As President Reagan is saying today in a major speech,
"The freer the flow of world trade, the stronger the tides for human progress and peace among nations."
To preserve and strengthen the trading system may well be the central economic issue facing the world community today. For that reason it is essential that all nations join now in preparations for a new General Agreement on Tariffs and Trade. (GATT) round next year; no nation, even one as large and as powerful as the United States, can by itself ensure a free trading system. All that we and others have done to provide for the free flow of goods and services and capital is based on co-operation* Indeed, it was that very spirit of co-operation that prompted the United States and four of the leading industrial nations yesterday to pledge firm resolve to work together in addressing the pressing economic issues of this decade.
Sound economic policies in every country are the key to strengthening the world economy. In the United States policies that have unleashed individual talent, reduced Government's role and stabilized prices have helped to produce more than 8 million new jobs since 1982 and lead the world out of recession. But many imbalances in the world economy remain, notably in trade accounts, exchange rates and capital flows. These must be corrected by the world community acting in concert if recent economic gains are to be preserved and hopes for progress sustained. For its part, the United States must restrain public spending, reduce its budget deficit and encourage saving. Others must do more to reduce rigidities and promote the private investment needed to facilitate adjustment and spur expansion.

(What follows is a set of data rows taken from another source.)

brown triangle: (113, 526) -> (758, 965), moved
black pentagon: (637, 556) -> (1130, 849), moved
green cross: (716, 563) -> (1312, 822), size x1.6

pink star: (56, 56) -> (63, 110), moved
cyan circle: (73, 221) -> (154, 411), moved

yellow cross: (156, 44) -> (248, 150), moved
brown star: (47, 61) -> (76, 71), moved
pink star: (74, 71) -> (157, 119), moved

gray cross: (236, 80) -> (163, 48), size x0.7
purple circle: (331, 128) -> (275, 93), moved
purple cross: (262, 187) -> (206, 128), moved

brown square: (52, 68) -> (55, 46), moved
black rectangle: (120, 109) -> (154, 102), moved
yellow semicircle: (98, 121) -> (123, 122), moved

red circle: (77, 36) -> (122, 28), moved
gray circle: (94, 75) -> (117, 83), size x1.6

I believe we can surmount our problems just as we succeeded in solving the energy crisis and bringing inflation under control. There was a time when those problems too seemed insurmountable. We can succeed again today if we have the honesty and courage to face our problems squarely and if our ways of thinking conform to reality.
Forty years ago the founders of the United Nations recognized that new ways had to be found to regulate conduct between nations. That remains true today. The
Charter and the Universal Declaration of Human Rights speak to us, not as different races, creeds and nationalities, but as human beings, men and women. Our task as we look at the next century is to learn that the things which unite us - the desire for peace, human rights and material well-being - as set down in those documents are far more important than the things which divide us.

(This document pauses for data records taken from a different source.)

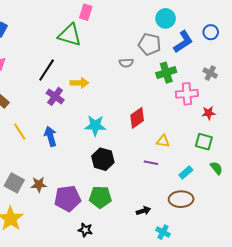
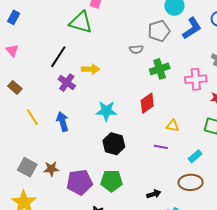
gray pentagon: (150, 44) -> (159, 31), turned -30
green cross: (166, 73) -> (160, 69), moved

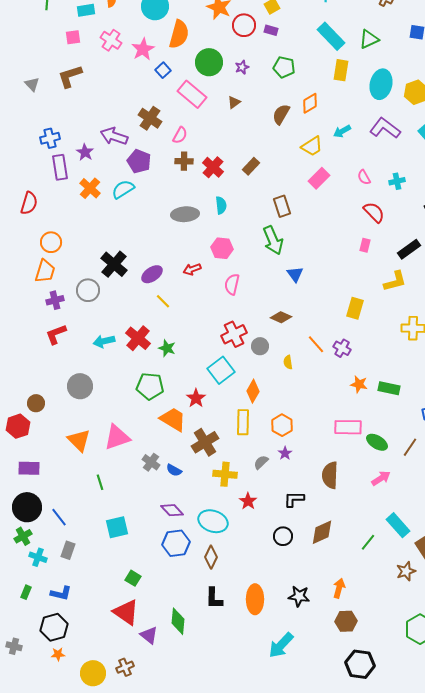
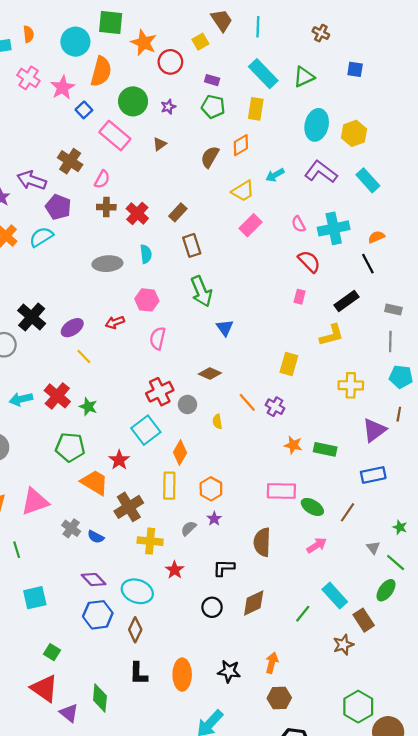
purple rectangle: (271, 30) -> (212, 80), moved
yellow rectangle: (341, 70) -> (256, 109), moved
cyan cross: (397, 181) -> (334, 228), size x1.8
brown rectangle: (282, 206) -> (192, 245), moved

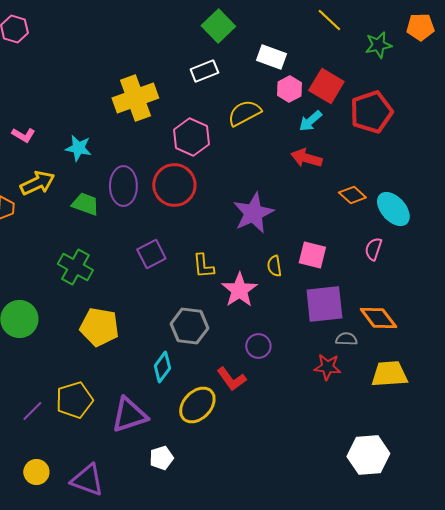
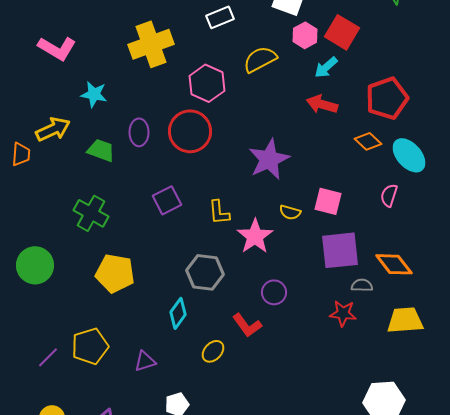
red pentagon: (371, 112) -> (387, 98), moved
pink L-shape: (23, 135) -> (57, 48), moved, size x1.6
purple ellipse: (123, 186) -> (139, 132), size x0.7
yellow semicircle: (274, 266) -> (290, 212), turned -65
yellow ellipse: (197, 405) -> (213, 351), size x0.6
purple triangle: (129, 415) -> (145, 361), size x0.6

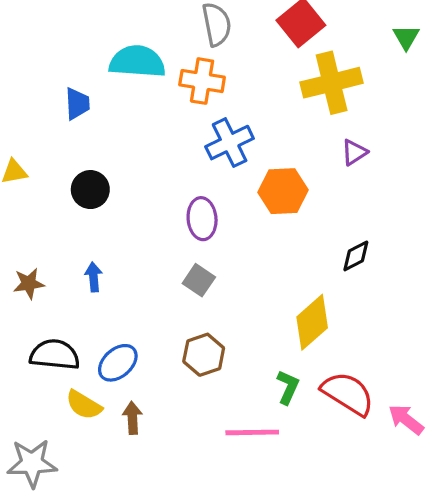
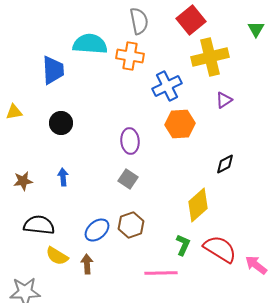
blue trapezoid: (77, 104) -> (53, 70), size x1.4
blue cross: (230, 143) -> (167, 86), moved
blue ellipse: (118, 363) -> (97, 230), moved

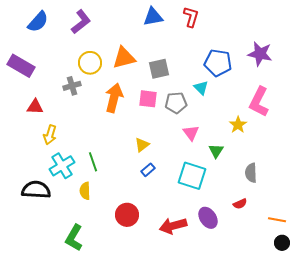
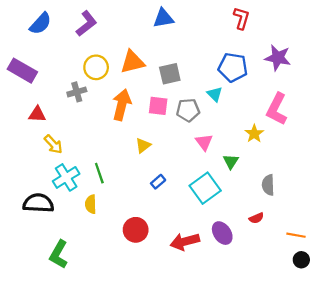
red L-shape: (191, 17) -> (241, 18), moved
yellow arrow: (50, 135) -> (53, 144), turned -60
yellow triangle: (142, 145) -> (143, 145), moved
cyan square: (192, 176) -> (205, 188), turned 36
green L-shape: (74, 238) -> (59, 254), moved

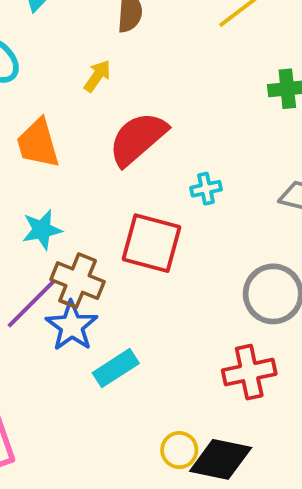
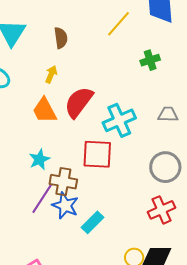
orange trapezoid: (38, 143) -> (44, 110), moved
cyan cross: (206, 189) -> (119, 120), size x2.0

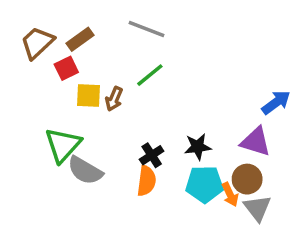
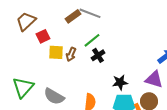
brown rectangle: (80, 39) -> (73, 16), moved
green triangle: (63, 145) -> (23, 87), moved
black cross: (152, 155) -> (98, 55), moved

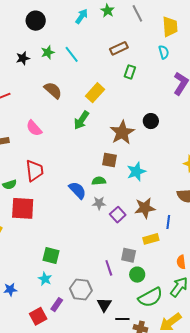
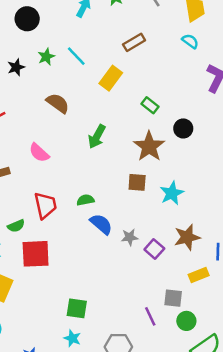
cyan semicircle: (164, 52) -> (190, 41), turned -32
green rectangle: (130, 72) -> (150, 105), moved, turned -64
yellow rectangle: (95, 93) -> (111, 78), moved
green semicircle: (99, 181) -> (85, 200), moved

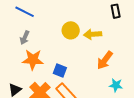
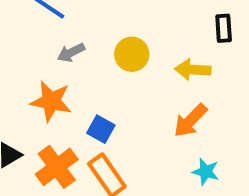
yellow arrow: (93, 34) -> (193, 70), moved
gray arrow: (25, 38) -> (71, 53), moved, turned 32

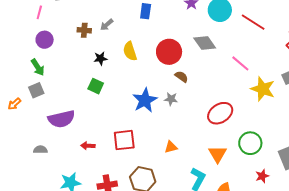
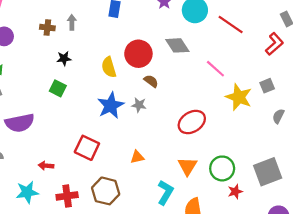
gray arrow: (107, 25) -> (72, 22), turned 128
yellow semicircle: (130, 51) -> (109, 67), moved
red square: (124, 140) -> (87, 148), turned 30
green circle: (250, 143) -> (222, 168), moved
red arrow: (88, 146) -> (46, 166), moved

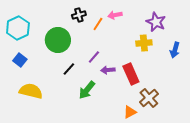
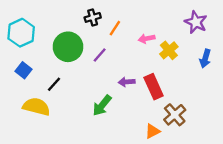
pink arrow: (115, 15) -> (147, 39), moved
purple star: (156, 22) -> (196, 22), moved
yellow cross: (144, 43) -> (169, 50), turned -35
purple line: (94, 57) -> (100, 55), moved
black line: (69, 69) -> (54, 84), moved

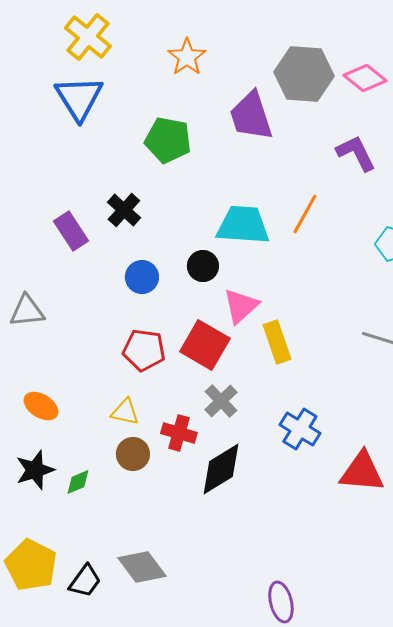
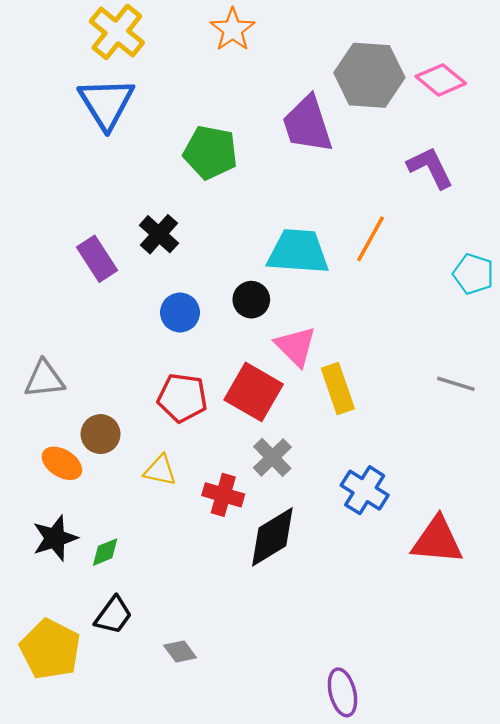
orange star: (187, 57) -> (233, 30), moved
pink triangle: (241, 306) -> (296, 346), turned -33
gray triangle: (27, 311) -> (44, 379), moved
brown circle: (133, 454) -> (101, 434), moved
gray diamond: (142, 567) -> (180, 651), size x0.6
black trapezoid: (85, 581) -> (113, 615), moved

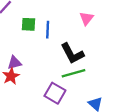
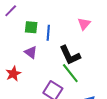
purple triangle: (14, 63) -> (31, 52), moved, turned 48
green line: (74, 73) -> (70, 73), turned 65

The main obstacle to greater realization of the goals of the Charter is the lust of the few for power over the many, just as it has been the obstacle to human happiness since the dawn of history. But change is inevitable. And today change, technological change, holds out hope perhaps as never before. The revolution in communications and information may be the most far-reaching development of our time. Those political systems that try to stand in the way of the free flow of knowledge and information will relegate their citizens to second-class status in the next century. The future belongs to societies that can spread knowledge, adapt, innovate, tap the unfettered talents of well-informed citizens and thus fully exploit the new technologies; free societies clearly are best equipped for this challenge. The communications revolution will be a truly liberating revolution, for it threatens the monopoly of information and thought upon which tyrants rely for absolute control.
On every continent - from Nicaragua to Poland, from South Africa to Afghanistan and Cambodia - we see that the yearning for freedom is the most powerful political force all across the planet. The noble ideals of democracy and freedom are in the ascendant. Today, we can look with renewed hope to the day when the goals of the united Nations truly will be met.